• _Task description_:
Find how many lines in this data contain the string "Live". Respond with only that number.

• _Document understanding data_:
★ ★ ★ ★
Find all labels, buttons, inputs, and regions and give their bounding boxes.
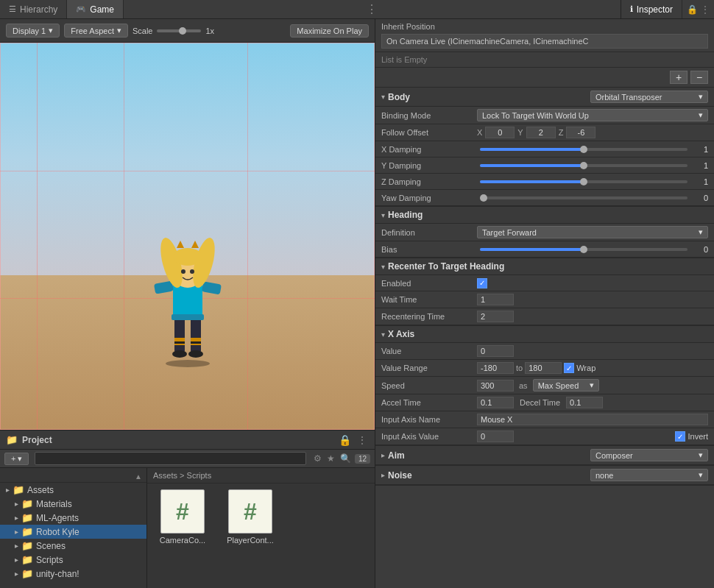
x-axis-value-input[interactable] [477,345,514,357]
lock-icon[interactable]: 🔒 [337,433,353,447]
tab-hierarchy[interactable]: ☰ Hierarchy [0,0,67,18]
filter-icon[interactable]: ⚙ [312,452,323,465]
value-range-label: Value Range [381,364,477,372]
yaw-damping-row: Yaw Damping 0 [375,190,714,206]
x-axis-arrow [381,330,385,339]
search-input[interactable] [35,452,305,465]
tree-item-scenes[interactable]: ▸ 📁 Scenes [0,539,146,553]
invert-checkbox[interactable]: ✓ [675,431,685,442]
tab-game[interactable]: 🎮 Game [67,0,124,18]
y-damping-row: Y Damping 1 [375,157,714,174]
heading-section-header[interactable]: Heading [375,207,714,224]
tree-item-unitychan[interactable]: ▸ 📁 unity-chan! [0,567,146,581]
body-section-header[interactable]: Body Orbital Transposer [375,88,714,107]
tree-item-mlagents[interactable]: ▸ 📁 ML-Agents [0,511,146,525]
body-arrow [381,93,385,101]
scroll-up-icon[interactable]: ▲ [135,472,142,481]
aim-value: Composer [595,451,633,460]
mlagents-folder-icon: 📁 [21,512,33,523]
game-icon: 🎮 [76,4,86,14]
yaw-damping-slider[interactable] [480,196,688,199]
svg-point-20 [190,269,194,274]
aim-section-header[interactable]: Aim Composer [375,446,714,465]
yaw-damping-value: 0 [693,194,708,202]
x-damping-label: X Damping [381,145,477,154]
binding-mode-dropdown[interactable]: Lock To Target With World Up [477,109,708,121]
asset-playercont[interactable]: # PlayerCont... [221,489,280,582]
noise-section: Noise none [375,466,714,486]
add-button[interactable]: + [4,453,29,465]
display-label: Display 1 [13,26,46,35]
scenes-folder-icon: 📁 [21,540,33,551]
yaw-damping-label: Yaw Damping [381,194,477,202]
wrap-checkbox[interactable]: ✓ [564,363,574,373]
project-content: ▲ ▸ 📁 Assets ▸ 📁 Materials ▸ 📁 [0,468,375,588]
recenter-enabled-checkbox[interactable]: ✓ [477,278,487,288]
recenter-enabled-label: Enabled [381,279,477,288]
recenter-section-header[interactable]: Recenter To Target Heading [375,258,714,275]
tree-item-robotkyle[interactable]: ▸ 📁 Robot Kyle [0,525,146,539]
more-icon[interactable]: ⋮ [356,433,369,447]
tree-item-assets[interactable]: ▸ 📁 Assets [0,483,146,497]
definition-arrow [699,227,703,237]
body-dropdown[interactable]: Orbital Transposer [590,91,708,103]
tree-item-materials[interactable]: ▸ 📁 Materials [0,497,146,511]
x-axis-title: X Axis [388,329,414,339]
input-axis-value-input[interactable] [477,431,514,442]
asset-cameraco[interactable]: # CameraCo... [153,489,212,582]
z-damping-slider[interactable] [480,180,688,183]
follow-offset-x[interactable] [485,127,515,138]
cameraco-label: CameraCo... [160,536,205,545]
recentering-time-input[interactable] [477,311,514,322]
binding-mode-label: Binding Mode [381,111,477,120]
add-chevron [18,454,22,464]
heading-title: Heading [388,210,423,220]
accel-time-input[interactable] [477,397,514,408]
wait-time-input[interactable] [477,294,514,305]
tab-more-button[interactable]: ⋮ [360,0,383,18]
aspect-button[interactable]: Free Aspect [64,24,128,38]
follow-offset-z[interactable] [566,127,595,138]
aim-dropdown[interactable]: Composer [590,449,708,461]
tab-inspector[interactable]: ℹ Inspector [621,0,682,18]
svg-rect-1 [174,316,185,353]
aim-arrow [381,451,385,459]
x-axis-value-label: Value [381,347,477,355]
on-camera-label: Inherit Position [381,22,435,31]
scripts-arrow: ▸ [15,556,18,564]
x-axis-section-header[interactable]: X Axis [375,326,714,343]
list-add-button[interactable]: + [670,71,688,84]
list-remove-button[interactable]: − [690,71,708,84]
on-camera-field: Inherit Position On Camera Live (ICinema… [375,19,714,52]
inspector-lock-icon[interactable]: 🔒 [687,4,698,15]
decel-time-input[interactable] [566,397,603,408]
definition-dropdown[interactable]: Target Forward [477,226,708,238]
on-camera-value: On Camera Live (ICinemachineCamera, ICin… [386,37,589,46]
maximize-button[interactable]: Maximize On Play [290,24,369,38]
x-damping-slider[interactable] [480,148,688,151]
recentering-time-label: Recentering Time [381,312,477,321]
definition-label: Definition [381,228,477,237]
inspector-more-icon[interactable]: ⋮ [701,4,710,15]
follow-offset-y[interactable] [526,127,556,138]
tab-bar: ☰ Hierarchy 🎮 Game ⋮ ℹ Inspector 🔒 ⋮ [0,0,714,19]
main-layout: Display 1 Free Aspect Scale 1x Maximize … [0,19,714,588]
noise-section-header[interactable]: Noise none [375,466,714,485]
recenter-section: Recenter To Target Heading Enabled ✓ Wai… [375,258,714,326]
input-axis-name-input[interactable] [477,414,708,425]
display-button[interactable]: Display 1 [6,24,60,38]
value-range-min[interactable] [477,362,514,374]
bias-slider[interactable] [480,248,688,251]
y-damping-slider[interactable] [480,164,688,167]
tree-item-scripts[interactable]: ▸ 📁 Scripts [0,553,146,567]
speed-mode-dropdown[interactable]: Max Speed [533,379,599,392]
speed-input[interactable] [477,380,514,392]
star-icon[interactable]: ★ [325,452,336,465]
search-icon[interactable]: 🔍 [339,452,353,465]
scenes-label: Scenes [36,541,66,551]
binding-mode-row: Binding Mode Lock To Target With World U… [375,107,714,124]
scale-slider[interactable] [157,29,201,32]
value-range-max[interactable] [525,362,562,374]
noise-dropdown[interactable]: none [590,469,708,481]
svg-marker-18 [191,241,199,248]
★ ★ ★ ★
• _Solution to this task_:
2